Because I am skilled in the art of denial, I pretended this wouldn't grow when I washed it. I'm still not sure why I did that, since I have painful memories of this exact yarn growing. Maybe I thought it wouldn't grow because it had already grown in the wash.

The hat's too big.

Pretty colors, but too big.

I'm planning to take it to a friend this weekend and see if it fits him. He has a big head. I choose to remain hopeful.

Because I am a Glass Half Full kind of person, I've decided this is for the best. The woman for whom I was knitting lives in a nursing home. I cannot depend on the person who does her laundry to handwash a hat. It probably would have gotten felted. Then she would have been sad.

So, I went to Michael's and shopped the acrylic.
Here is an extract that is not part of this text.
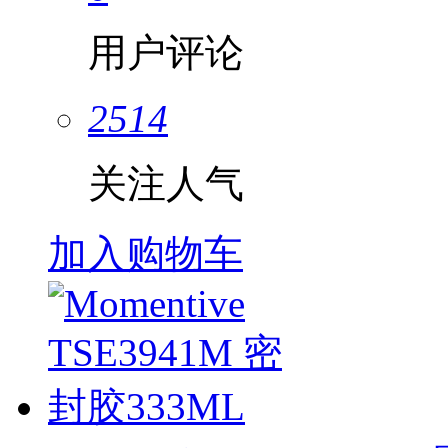
用户评论
2514
关注人气
加入购物车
I made this on Sunday.

Ann Budd's Basic Hat Pattern (mine ravelled here), 

I know this yarn is Red Heart. I, too, try to avoid Red Heart whenever possible. However, the colors are pretty and the yarn is soft. This is no Super Saver, and the color shifts are interesting.

In this midst of those two hats, I saw my neighbor. She is pregnant. Very pregnant. She said she's doing a lot of walking, including up and down her staircase, in hopes of encouraging the baby to make her appearance. I kept thinking about how astounding it is that this woman is making another person. If she's making a new human, the least I can do is make that human a hat.

I picked white because their baby will be dark-skinned, and I think white will look beautiful against the brown.

Otis Baby Hat (mine ravelled here),
knit in Bernat Softee Baby in white

The pattern has an 8-row cable, which you repeat two and a half times before doing the decreases. I changed this to a 5-row cable as the result of misreading the pattern a careful design choice.

I think I'm done making hats now. Back to gray!

*Ann Budd's The Knitter's Handy Book of Patterns is indeed handy.